* _WORK TASK_
Transcribe the lines of the records starting with the one that has "Les auto-entrepreneurs se" in it and ending with the last, and transcribe nothing else.
----- SOURCE MATERIAL -----
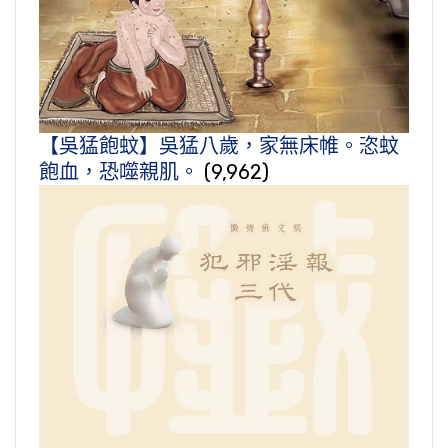
【吳猛飽蚊】吳猛八歲，家無床帷。恣蚊
飽血，恐噬親肌。
(9,962)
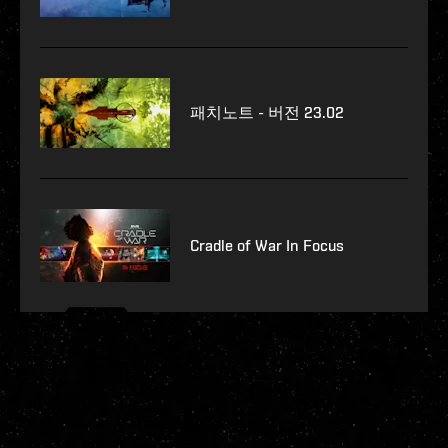
패치노트 - 버전 23.02
Cradle of War In Focus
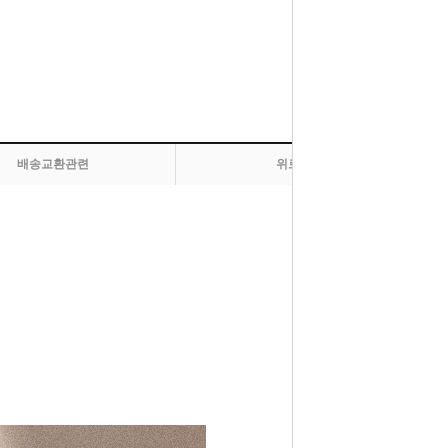
배송교환관련
위로 올라가기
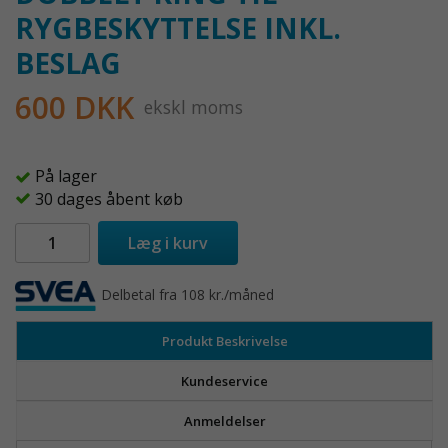
RYGBESKYTTELSE INKL.
BESLAG
600 DKK
ekskl moms
På lager
30 dages åbent køb
Læg i kurv
Delbetal fra 108 kr./måned
Produkt Beskrivelse
Kundeservice
Anmeldelser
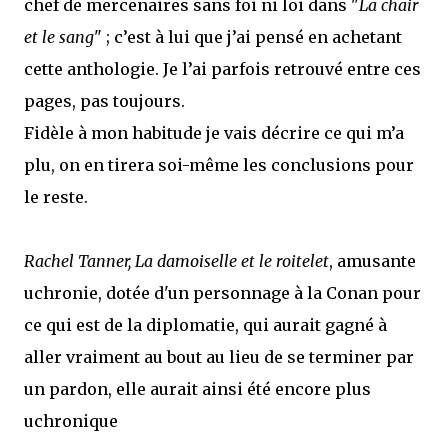
chef de mercenaires sans foi ni loi dans "
La chair
et le sang
" ; c’est à lui que j’ai pensé en achetant
cette anthologie. Je l’ai parfois retrouvé entre ces
pages, pas toujours.
Fidèle à mon habitude je vais décrire ce qui m’a
plu, on en tirera soi-même les conclusions pour
le reste.
Rachel Tanner, La damoiselle et le roitelet
, amusante
uchronie, dotée d'un personnage à la Conan pour
ce qui est de la diplomatie, qui aurait gagné à
aller vraiment au bout au lieu de se terminer par
un pardon, elle aurait ainsi été encore plus
uchronique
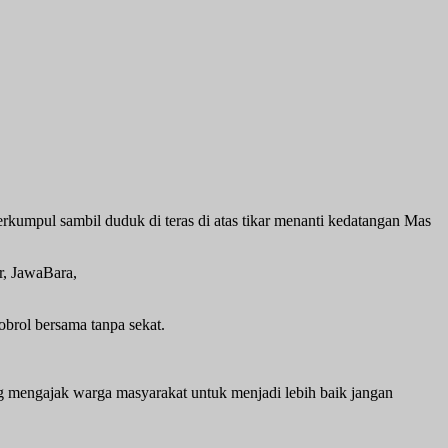
umpul sambil duduk di teras di atas tikar menanti kedatangan Mas
, JawaBara,
rol bersama tanpa sekat.
g mengajak warga masyarakat untuk menjadi lebih baik jangan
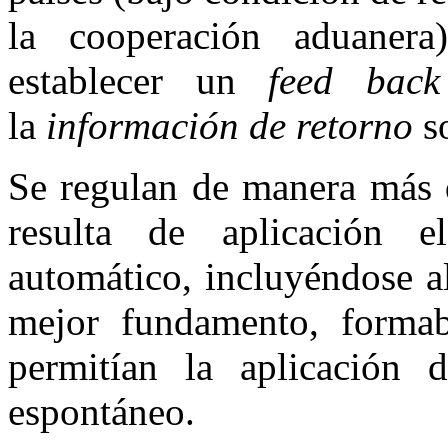
la cooperación aduanera
establecer un
feed back
la
información de retorno
so
Se regulan de manera más d
resulta de aplicación e
automático, incluyéndose a
mejor fundamento, formab
permitían la aplicación 
espontáneo.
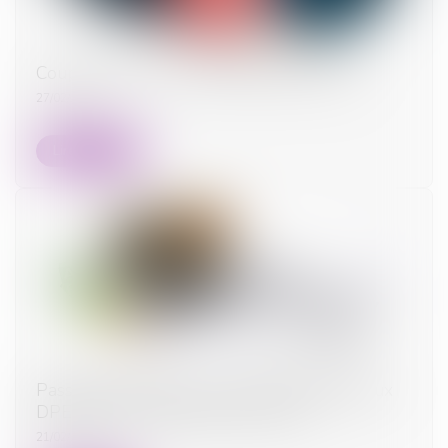
Coup d’envoi pour le dispositif Bail Rénov’ !
27/02/2024
Lire la suite
Passoires thermiques : l'exécutif s'attaque aux
DPE tronqués des petites surfaces
21/02/2024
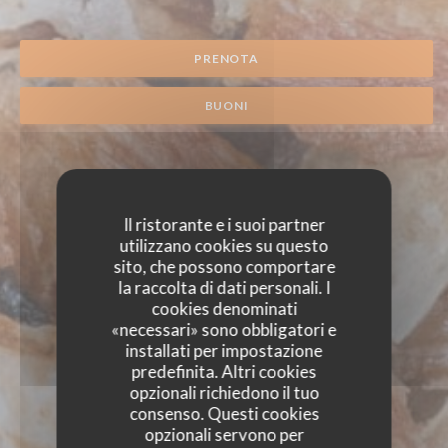
PRENOTA
BUONI
Il ristorante e i suoi partner
utilizzano cookies su questo
sito, che possono comportare
la raccolta di dati personali. I
cookies denominati
«necessari» sono obbligatori e
installati per impostazione
predefinita. Altri cookies
opzionali richiedono il tuo
consenso. Questi cookies
opzionali servono per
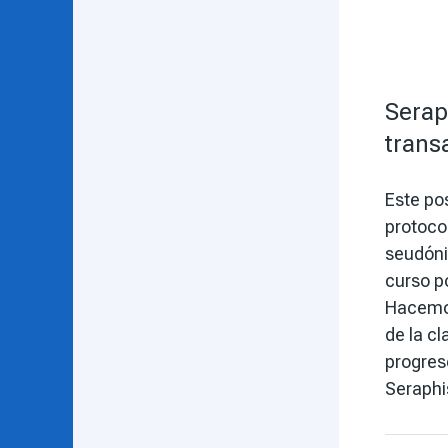
Serap
trans
Este po
protoco
seudón
curso p
Hacemos
de la cl
progres
Seraphi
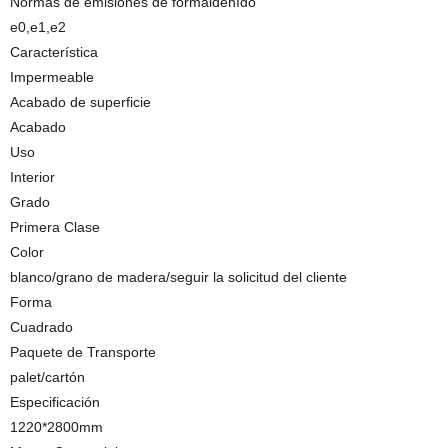
Normas de emisiones de formaldehído
e0,e1,e2
Característica
Impermeable
Acabado de superficie
Acabado
Uso
Interior
Grado
Primera Clase
Color
blanco/grano de madera/seguir la solicitud del cliente
Forma
Cuadrado
Paquete de Transporte
palet/cartón
Especificación
1220*2800mm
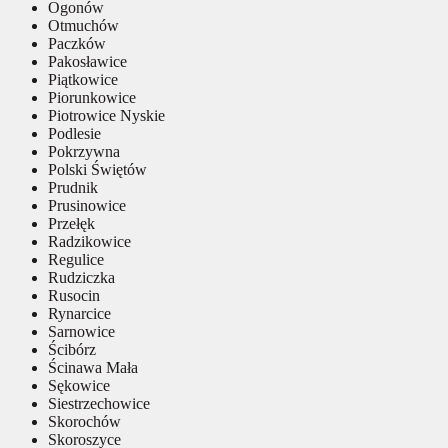
Ogonów
Otmuchów
Paczków
Pakosławice
Piątkowice
Piorunkowice
Piotrowice Nyskie
Podlesie
Pokrzywna
Polski Świętów
Prudnik
Prusinowice
Przełęk
Radzikowice
Regulice
Rudziczka
Rusocin
Rynarcice
Sarnowice
Ścibórz
Ścinawa Mała
Sękowice
Siestrzechowice
Skorochów
Skoroszyce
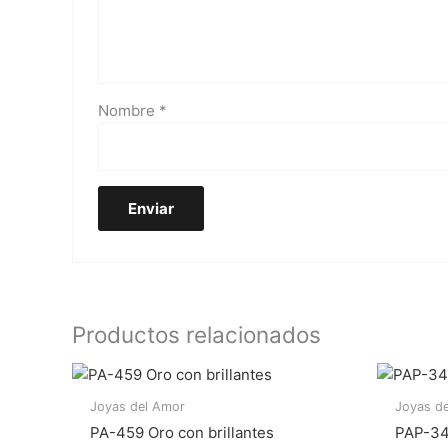
Nombre
*
Productos relacionados
Joyas del Amor
Joyas d
PA-459 Oro con brillantes
PAP-34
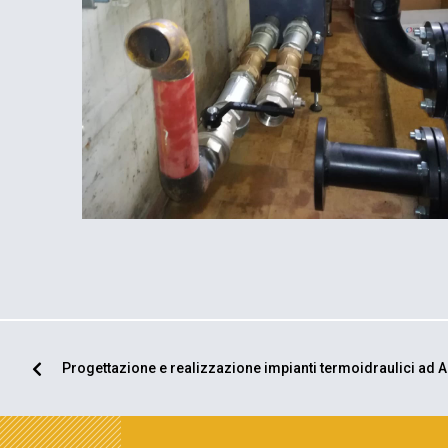
Progettazione e realizzazione impianti termoidraulici ad A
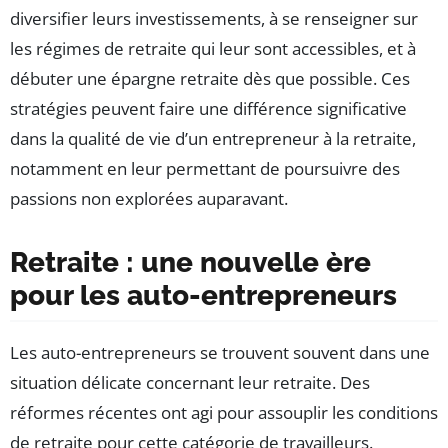
diversifier leurs investissements, à se renseigner sur
les régimes de retraite qui leur sont accessibles, et à
débuter une épargne retraite dès que possible. Ces
stratégies peuvent faire une différence significative
dans la qualité de vie d’un entrepreneur à la retraite,
notamment en leur permettant de poursuivre des
passions non explorées auparavant.
Retraite : une nouvelle ère
pour les auto-entrepreneurs
Les auto-entrepreneurs se trouvent souvent dans une
situation délicate concernant leur retraite. Des
réformes récentes ont agi pour assouplir les conditions
de retraite pour cette catégorie de travailleurs.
-----
* _RESULT_
Les auto-entrepreneurs se trouvent souvent dans une
situation délicate concernant leur retraite. Des
réformes récentes ont agi pour assouplir les conditions
de retraite pour cette catégorie de travailleurs.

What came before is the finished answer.